Premier partie : la domination
Chapitre 1 — La Fuite de Gevanie
Dans un monde encore inconnu, le silence régnait sur le palais royal. Soudain, le roi se leva brusquement de son trône d'or. Les lourdes portes de la salle s'ouvrirent dans un grincement sinistre. Plusieurs cavaliers entrèrent, couverts de poussière et de boue. Leurs armures portaient les marques d'un long voyage et leurs regards étaient remplis de honte. Aucun n'osait relever la tête.
Le roi les observa quelques instants avant de parler d'une voix froide :
— Où est-elle ?
Le premier soldat serra les poings.
— Votre Altesse... elle nous a échappé.
Un silence pesant envahit la salle, puis le roi frappa l'accoudoir de son trône.
— Impossible !
Sa voix résonna contre les murs de pierre.
— Comment une vieille femme peut-elle vaincre des hommes armés ?

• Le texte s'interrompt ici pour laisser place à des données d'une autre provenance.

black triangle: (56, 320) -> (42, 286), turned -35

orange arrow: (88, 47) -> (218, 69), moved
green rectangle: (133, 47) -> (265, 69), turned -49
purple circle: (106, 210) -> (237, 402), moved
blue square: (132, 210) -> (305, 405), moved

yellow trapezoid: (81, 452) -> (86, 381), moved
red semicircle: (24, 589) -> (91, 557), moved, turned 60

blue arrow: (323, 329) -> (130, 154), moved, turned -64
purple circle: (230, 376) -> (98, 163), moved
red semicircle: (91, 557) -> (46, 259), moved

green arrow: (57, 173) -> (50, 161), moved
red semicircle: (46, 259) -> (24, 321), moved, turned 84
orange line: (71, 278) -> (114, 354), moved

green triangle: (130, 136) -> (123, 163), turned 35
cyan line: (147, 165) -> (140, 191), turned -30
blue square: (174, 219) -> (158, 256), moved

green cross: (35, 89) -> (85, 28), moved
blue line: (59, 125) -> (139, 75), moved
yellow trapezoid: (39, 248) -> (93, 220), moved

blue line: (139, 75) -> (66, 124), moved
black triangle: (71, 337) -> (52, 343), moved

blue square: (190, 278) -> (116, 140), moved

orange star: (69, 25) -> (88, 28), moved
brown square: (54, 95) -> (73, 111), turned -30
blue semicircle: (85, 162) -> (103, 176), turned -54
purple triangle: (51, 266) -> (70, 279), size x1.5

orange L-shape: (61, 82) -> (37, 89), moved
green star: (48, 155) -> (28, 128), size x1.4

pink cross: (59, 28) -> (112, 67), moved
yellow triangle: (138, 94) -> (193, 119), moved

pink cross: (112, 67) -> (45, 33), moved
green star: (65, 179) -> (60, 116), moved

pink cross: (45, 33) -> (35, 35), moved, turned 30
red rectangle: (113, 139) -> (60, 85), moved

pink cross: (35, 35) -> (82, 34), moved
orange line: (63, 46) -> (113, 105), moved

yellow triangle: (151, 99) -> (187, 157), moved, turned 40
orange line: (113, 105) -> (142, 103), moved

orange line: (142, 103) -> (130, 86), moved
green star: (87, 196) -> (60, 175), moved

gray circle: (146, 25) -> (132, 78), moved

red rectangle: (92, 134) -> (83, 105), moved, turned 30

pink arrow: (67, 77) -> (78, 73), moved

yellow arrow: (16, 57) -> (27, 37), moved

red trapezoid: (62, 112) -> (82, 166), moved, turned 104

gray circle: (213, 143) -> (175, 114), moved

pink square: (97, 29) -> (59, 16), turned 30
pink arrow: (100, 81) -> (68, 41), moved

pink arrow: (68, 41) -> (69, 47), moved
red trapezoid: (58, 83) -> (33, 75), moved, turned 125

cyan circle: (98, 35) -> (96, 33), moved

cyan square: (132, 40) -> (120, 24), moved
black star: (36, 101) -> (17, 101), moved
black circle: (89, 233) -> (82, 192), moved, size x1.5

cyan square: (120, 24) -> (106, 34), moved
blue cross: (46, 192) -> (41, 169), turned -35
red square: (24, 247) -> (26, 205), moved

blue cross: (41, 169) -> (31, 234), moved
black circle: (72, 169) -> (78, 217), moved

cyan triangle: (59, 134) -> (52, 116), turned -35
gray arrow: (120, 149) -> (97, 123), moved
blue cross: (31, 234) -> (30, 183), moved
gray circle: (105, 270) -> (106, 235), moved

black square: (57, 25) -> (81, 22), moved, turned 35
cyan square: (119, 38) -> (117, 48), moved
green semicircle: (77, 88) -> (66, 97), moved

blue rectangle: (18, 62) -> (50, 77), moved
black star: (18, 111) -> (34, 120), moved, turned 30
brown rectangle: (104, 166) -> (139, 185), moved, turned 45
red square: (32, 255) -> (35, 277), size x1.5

Le soldat déglutit difficilement.
— Elle n'est pas ordinaire, sire.
Le roi descendit les marches de son trône et s'approcha lentement. Les flammes des bougies vacillaient sous les courants d'air qui traversaient le palais.
— Explique-toi.
Le cavalier inspira profondément.
— Nous l'avons poursuivie jusqu'aux Falaises Noires. Malgré son âge, elle courait comme si le temps n'avait aucun pouvoir sur elle.
— Mais vous étiez à cheval.
— Oui, sire.
— Alors je ne comprends pas comment vous avez pu échouer.
Le soldat baissa davantage la tête.
— Parce qu'elle n'a jamais eu peur de nous.
Le roi s'immobilisa.
— Continue.
— Lorsque nous avons fini par la rattraper, elle s'est arrêtée.
Les autres cavaliers échangèrent des regards nerveux.
— Elle nous observait simplement.
— Et alors ?
— Alors... elle a levé les mains vers le ciel.
La salle entière semblait suspendue à ses paroles.
— Une force invisible nous a frappés. Les chevaux ont été projetés au sol. Certains hommes ont entendu des voix. D'autres ont vu une lumière autour d'elle.
Le roi fronça les sourcils.
— Une lumière ?
— Oui, sire.
Le soldat trembla légèrement.
— Ses yeux brillaient d'un éclat argenté.
Le silence retomba, personne n'osa parler. Même les gardes postés le long des murs semblaient inquiets. Le roi se détourna lentement et marcha vers l'une des grandes fenêtres du palais. Au loin, le soleil disparaissait derrière les plaines sauvages, son regard se perdit vers le sud.
Pendant plusieurs secondes, il resta immobile, puis murmura d'une voix chargée de haine :
— Gevanie...
Ses doigts se refermèrent lentement en un poing.
— Je ne te pardonnerai jamais.
Le vent souffla contre les vitraux du palais. Et quelque part, bien loin du royaume, une vieille femme continuait sa route dans l'obscurité.